● **TASK TO CARRY OUT**
In the entries below, find each line with the string "menu" and copy it.
** Opening INPUT RECORDS block **
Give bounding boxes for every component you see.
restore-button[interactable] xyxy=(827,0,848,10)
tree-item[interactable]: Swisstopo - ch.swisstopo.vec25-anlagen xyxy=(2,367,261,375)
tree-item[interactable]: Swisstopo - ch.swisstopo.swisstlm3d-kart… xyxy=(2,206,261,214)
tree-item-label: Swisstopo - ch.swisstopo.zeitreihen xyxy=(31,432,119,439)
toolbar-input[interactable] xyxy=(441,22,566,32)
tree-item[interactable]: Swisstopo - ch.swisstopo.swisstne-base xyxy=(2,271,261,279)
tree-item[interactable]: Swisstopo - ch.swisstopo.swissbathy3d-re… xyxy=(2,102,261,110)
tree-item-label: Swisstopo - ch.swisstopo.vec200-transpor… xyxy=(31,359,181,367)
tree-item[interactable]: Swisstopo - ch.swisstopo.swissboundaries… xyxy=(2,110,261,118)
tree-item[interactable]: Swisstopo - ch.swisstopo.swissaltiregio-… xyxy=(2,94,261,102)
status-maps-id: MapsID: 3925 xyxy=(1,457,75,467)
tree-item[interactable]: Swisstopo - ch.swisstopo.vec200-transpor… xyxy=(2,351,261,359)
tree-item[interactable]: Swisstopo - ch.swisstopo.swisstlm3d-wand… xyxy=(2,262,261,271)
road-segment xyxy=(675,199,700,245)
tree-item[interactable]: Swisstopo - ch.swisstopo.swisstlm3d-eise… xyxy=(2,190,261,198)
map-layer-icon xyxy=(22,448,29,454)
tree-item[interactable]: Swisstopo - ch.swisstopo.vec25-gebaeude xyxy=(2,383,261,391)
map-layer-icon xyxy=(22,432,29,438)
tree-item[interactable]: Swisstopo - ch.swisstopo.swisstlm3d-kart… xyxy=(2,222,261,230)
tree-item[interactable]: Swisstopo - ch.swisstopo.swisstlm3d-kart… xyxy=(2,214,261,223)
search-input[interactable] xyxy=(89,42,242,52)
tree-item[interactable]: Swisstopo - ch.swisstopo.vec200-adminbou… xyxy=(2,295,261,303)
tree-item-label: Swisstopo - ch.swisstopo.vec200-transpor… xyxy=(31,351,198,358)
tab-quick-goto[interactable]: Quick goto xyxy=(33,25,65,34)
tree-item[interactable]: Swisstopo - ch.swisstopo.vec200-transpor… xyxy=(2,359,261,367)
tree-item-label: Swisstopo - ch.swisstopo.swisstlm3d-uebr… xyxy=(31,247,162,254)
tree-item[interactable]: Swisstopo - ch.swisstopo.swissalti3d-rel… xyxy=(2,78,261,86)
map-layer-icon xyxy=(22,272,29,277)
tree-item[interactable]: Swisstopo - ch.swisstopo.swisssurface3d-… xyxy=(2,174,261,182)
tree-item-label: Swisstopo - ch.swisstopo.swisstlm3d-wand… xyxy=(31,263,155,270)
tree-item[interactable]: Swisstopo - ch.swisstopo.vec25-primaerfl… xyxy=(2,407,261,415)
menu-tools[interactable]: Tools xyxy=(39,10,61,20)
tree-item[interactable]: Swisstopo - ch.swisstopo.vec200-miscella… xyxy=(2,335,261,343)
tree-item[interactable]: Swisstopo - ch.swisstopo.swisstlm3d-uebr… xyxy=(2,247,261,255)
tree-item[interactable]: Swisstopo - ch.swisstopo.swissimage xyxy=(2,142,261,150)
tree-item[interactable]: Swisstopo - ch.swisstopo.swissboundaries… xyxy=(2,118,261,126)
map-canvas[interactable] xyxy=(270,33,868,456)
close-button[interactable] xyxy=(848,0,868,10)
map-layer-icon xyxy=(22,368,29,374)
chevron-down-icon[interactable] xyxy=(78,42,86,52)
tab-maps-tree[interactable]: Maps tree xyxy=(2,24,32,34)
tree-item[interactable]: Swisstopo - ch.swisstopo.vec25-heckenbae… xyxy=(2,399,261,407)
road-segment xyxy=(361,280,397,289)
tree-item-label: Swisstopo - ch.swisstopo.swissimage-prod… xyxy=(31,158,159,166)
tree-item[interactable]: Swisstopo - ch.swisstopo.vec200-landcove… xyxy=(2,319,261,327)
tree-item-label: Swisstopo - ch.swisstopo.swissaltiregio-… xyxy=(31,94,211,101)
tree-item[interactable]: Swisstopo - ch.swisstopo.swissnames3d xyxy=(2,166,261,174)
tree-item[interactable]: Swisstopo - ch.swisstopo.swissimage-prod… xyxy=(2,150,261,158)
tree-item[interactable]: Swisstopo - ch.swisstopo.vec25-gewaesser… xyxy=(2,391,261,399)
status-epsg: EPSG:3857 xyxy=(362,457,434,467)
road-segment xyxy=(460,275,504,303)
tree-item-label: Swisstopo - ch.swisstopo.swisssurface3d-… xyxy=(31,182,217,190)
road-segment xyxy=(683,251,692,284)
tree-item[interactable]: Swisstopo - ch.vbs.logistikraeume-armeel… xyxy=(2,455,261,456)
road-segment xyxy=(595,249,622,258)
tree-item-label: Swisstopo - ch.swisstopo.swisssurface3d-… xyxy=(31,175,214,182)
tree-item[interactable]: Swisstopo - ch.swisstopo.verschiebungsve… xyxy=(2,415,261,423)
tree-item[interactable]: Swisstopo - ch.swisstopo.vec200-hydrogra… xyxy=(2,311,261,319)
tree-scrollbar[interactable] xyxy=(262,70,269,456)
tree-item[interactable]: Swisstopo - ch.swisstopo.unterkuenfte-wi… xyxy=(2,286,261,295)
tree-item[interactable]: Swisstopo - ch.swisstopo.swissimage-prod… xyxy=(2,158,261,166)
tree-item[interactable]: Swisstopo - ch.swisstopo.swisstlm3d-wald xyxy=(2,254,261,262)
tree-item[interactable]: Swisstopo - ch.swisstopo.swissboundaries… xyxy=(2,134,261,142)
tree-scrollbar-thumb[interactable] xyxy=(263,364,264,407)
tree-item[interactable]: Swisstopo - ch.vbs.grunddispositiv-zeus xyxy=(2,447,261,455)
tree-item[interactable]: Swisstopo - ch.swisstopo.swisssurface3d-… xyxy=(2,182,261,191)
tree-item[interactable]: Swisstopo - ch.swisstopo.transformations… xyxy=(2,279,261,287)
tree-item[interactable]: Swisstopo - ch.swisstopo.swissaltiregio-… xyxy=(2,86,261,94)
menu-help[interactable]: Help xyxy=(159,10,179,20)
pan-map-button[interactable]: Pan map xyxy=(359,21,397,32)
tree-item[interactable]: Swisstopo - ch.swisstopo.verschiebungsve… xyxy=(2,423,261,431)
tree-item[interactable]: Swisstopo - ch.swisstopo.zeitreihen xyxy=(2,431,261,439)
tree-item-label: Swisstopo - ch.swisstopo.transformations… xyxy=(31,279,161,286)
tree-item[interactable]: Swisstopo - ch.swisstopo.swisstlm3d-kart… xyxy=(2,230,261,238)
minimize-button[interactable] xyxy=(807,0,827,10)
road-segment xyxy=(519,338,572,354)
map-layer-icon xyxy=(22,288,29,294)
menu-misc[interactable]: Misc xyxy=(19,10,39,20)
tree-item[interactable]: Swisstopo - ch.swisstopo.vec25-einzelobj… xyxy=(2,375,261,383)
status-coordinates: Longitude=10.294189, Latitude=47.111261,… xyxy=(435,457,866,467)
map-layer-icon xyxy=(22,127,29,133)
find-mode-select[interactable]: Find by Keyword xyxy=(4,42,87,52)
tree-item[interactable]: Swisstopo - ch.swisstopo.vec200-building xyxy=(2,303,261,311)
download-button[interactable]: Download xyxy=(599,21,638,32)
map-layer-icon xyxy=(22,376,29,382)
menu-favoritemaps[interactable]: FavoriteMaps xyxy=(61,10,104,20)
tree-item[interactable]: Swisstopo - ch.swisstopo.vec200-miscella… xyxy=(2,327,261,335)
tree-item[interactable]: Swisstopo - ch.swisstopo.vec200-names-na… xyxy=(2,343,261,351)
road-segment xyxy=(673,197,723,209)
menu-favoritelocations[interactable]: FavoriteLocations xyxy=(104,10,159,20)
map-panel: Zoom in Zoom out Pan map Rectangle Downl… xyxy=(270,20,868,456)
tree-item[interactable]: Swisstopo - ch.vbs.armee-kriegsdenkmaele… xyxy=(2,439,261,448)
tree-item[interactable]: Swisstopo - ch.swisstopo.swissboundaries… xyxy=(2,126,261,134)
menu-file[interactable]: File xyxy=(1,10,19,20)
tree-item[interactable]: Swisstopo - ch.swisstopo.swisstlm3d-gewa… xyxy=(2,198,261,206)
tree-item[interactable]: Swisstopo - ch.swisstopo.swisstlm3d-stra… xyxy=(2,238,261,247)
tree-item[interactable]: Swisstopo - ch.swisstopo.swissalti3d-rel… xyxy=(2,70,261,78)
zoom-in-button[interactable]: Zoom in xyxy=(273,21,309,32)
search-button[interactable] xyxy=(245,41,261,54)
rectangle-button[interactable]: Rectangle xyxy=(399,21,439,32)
** Closing INPUT RECORDS block **
● **WRITTEN SOLUTION**
menu-tools[interactable]: Tools xyxy=(39,10,61,20)
menu-help[interactable]: Help xyxy=(159,10,179,20)
menu-misc[interactable]: Misc xyxy=(19,10,39,20)
menu-favoritemaps[interactable]: FavoriteMaps xyxy=(61,10,104,20)
menu-favoritelocations[interactable]: FavoriteLocations xyxy=(104,10,159,20)
menu-file[interactable]: File xyxy=(1,10,19,20)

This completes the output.